Overall, the therapeutic oligonucleotide field has made great progress in recent years, including substantial achievements in the CNS area. As initially suggested, already a quarter of a century ago, because of their unique properties, ODNs represent viable drug candidates for the therapy of CNS disorders. In fact, CNS can be viewed as a protected environment for exogenously applied oligonucleotides, and show striking stability in CSF. High target specificity and a relatively simple design/selection process, as well as adaptability to diverse therapeutic targets, ensure continued interest in developing oligonucleotide drugs, especially for rare genetic disorders and other diseases with known genetic causes.

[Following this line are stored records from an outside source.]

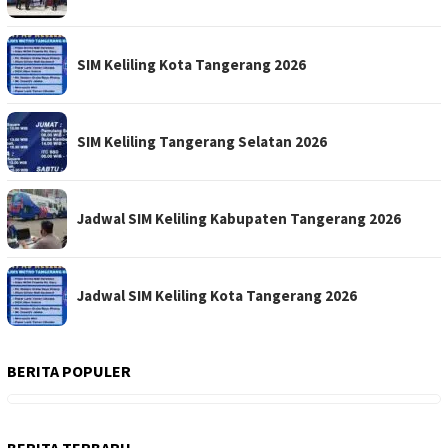
SIM Keliling Kota Tangerang 2026
SIM Keliling Tangerang Selatan 2026
Jadwal SIM Keliling Kabupaten Tangerang 2026
Jadwal SIM Keliling Kota Tangerang 2026
BERITA POPULER
BERITA TERBARU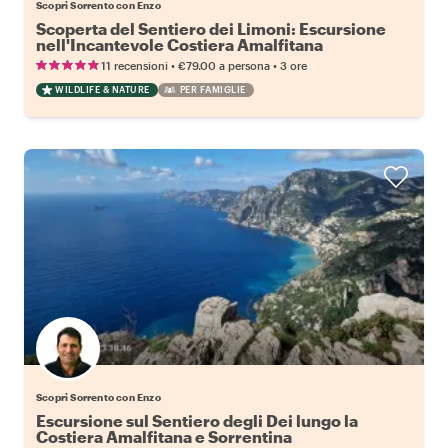
Scopri Sorrento con Enzo
Scoperta del Sentiero dei Limoni: Escursione
nell'Incantevole Costiera Amalfitana
•
•
11 recensioni
€79.00
a persona
3 ore
WILDLIFE & NATURE
PER FAMIGLIE
Scopri Sorrento con Enzo
Escursione sul Sentiero degli Dei lungo la
Costiera Amalfitana e Sorrentina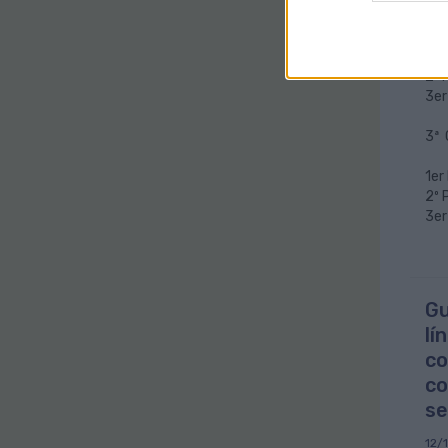
2ª 
1er
2º 
3er
3ª 
1er
2º 
3er
Gu
lí
co
co
s
12/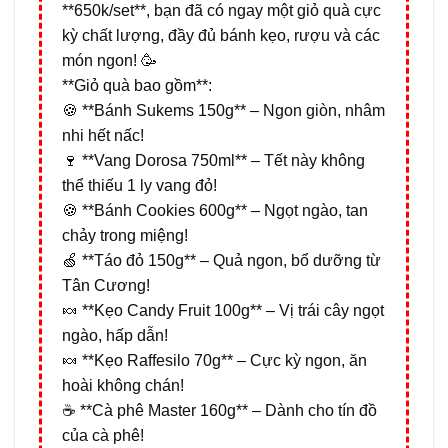
**650k/set**, bạn đã có ngay một giỏ quà cực
kỳ chất lượng, đầy đủ bánh kẹo, rượu và các
món ngon! 🥳
**Giỏ quà bao gồm**:
🍪 **Bánh Sukems 150g** – Ngon giòn, nhâm
nhi hết nấc!
🍷 **Vang Dorosa 750ml** – Tết này không
thể thiếu 1 ly vang đỏ!
🍪 **Bánh Cookies 600g** – Ngọt ngào, tan
chảy trong miệng!
🍏 **Táo đỏ 150g** – Quả ngon, bổ dưỡng từ
Tân Cương!
🍬 **Kẹo Candy Fruit 100g** – Vị trái cây ngọt
ngào, hấp dẫn!
🍬 **Kẹo Raffesilo 70g** – Cực kỳ ngon, ăn
hoài không chán!
☕ **Cà phê Master 160g** – Dành cho tín đồ
của cà phê!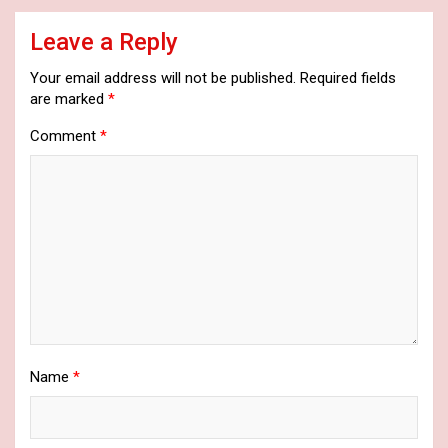
Leave a Reply
Your email address will not be published.
Required fields
are marked
*
Comment
*
Name
*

Discovery of regulatory long-noncoding RNAs has created an opportunity to selectively upregulate the expression of most genes. In addition, exon skipping methods allow targeted mutation correction. As shown above, ODNs with diverse mechanisms of action are already being developed to address the underlying genetic defects in several CNS diseases. The advantages of the ODN approach over gene therapy in genetic diseases include reversibility of the treatment and lack of need for the viral vectors with their inherent liabilities.

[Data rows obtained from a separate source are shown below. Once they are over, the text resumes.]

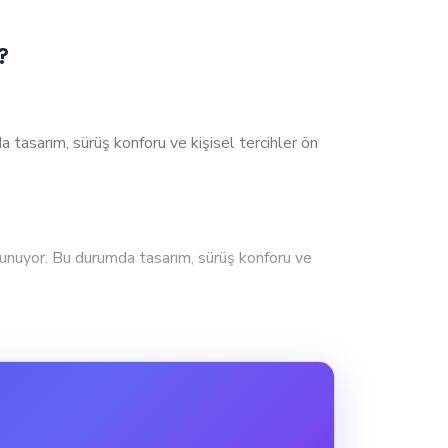
?
sarım, sürüş konforu ve kişisel tercihler ön
yor. Bu durumda tasarım, sürüş konforu ve
Performans odaklı kullanıcılar ve
. Bu, performans açısından diğer özelliklerin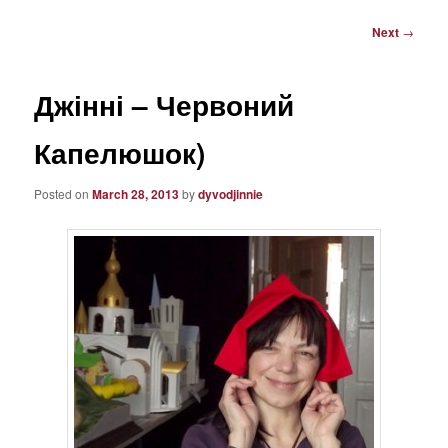
content
Post
Next
→
navigation
Джінні – Червоний
Капелюшок)
Posted on
March 28, 2013
by
dyvodjinnie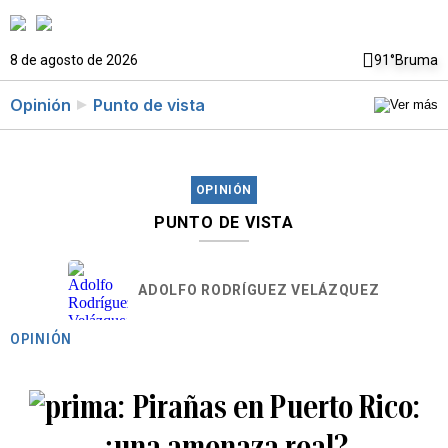
8 de agosto de 2026
91°
Bruma
Opinión
Punto de vista
OPINIÓN
PUNTO DE VISTA
ADOLFO RODRÍGUEZ VELÁZQUEZ
OPINIÓN
Pirañas en Puerto Rico:
¿una amenaza real?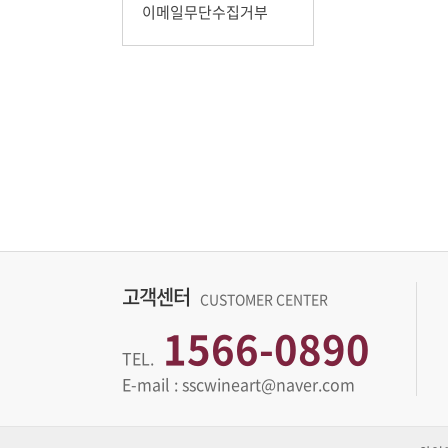
이메일무단수집거부
고객센터
CUSTOMER CENTER
1566-0890
TEL.
E-mail : sscwineart@naver.com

Although long half-lives and gradual release from tissue depots ensure the possibility of infrequent dosing, direct CNS administration using IT or ICV routes could be a challenge for chronic treatment due to the possibility of infection and tissue damage during the injection procedure (Table 2). Medium-term (months to years) exposure to IT-administered ODNs did not reveal any serious toxicity; however, the possibility of complications after long-term IT or ICV use cannot be excluded. Oral or inhalation-ready formulation would greatly reduce these risks. Although development of such formulations is underway, substantial further efforts are required to bring alternative administration routes and/or carriers for efficient trans-BBB uptake of oligonucleotides to the clinic, to overcome the potential adverse effects of direct CNS delivery.

Table 2.

Comparison of different oligonucleotide delivery routes

Route	Delivery site	Convenience to patients	Probability of adverse events	Applicability to CNS delivery of naked ODNs
Oral (PO)	By mouth	++++++	+	−
Intranasal	Inhalation or application of gel/liquid formulation inside the nose	++++++	+	++
Subcutaneous injection (SC)	Intra-skin injection	++++	++	−
Intraperitoneal injection (IP)	Injection into body cavity	++	+++	−
Intramuscular injection (IM)	Injection deep into the muscle	+++	+++	N.A.
Intravenous injection (IV)	Injection directly into vein	+++	++++	−
Intrathecal injection (IT)	Injection through brain/spinal cord sheath, usually between lumbar vertebrae	++	+++++	++++++
Intracerebroventricular injection (ICV)	Injection deep inside the brain, into a ventricle, requires brain surgery to install a catheter	+	++++++++	++++++

+, high; N.A., not applicable; −, low

Furthermore, extensive CNS-focused studies of ODN PK and PD characteristics are urgently needed. Given class similarities of different ODNs, PK and PD data from IND filings, if made available by the FDA, would facilitate development of PK models that in turn will improve dosing regimen and clinical study designs for future ODN therapies.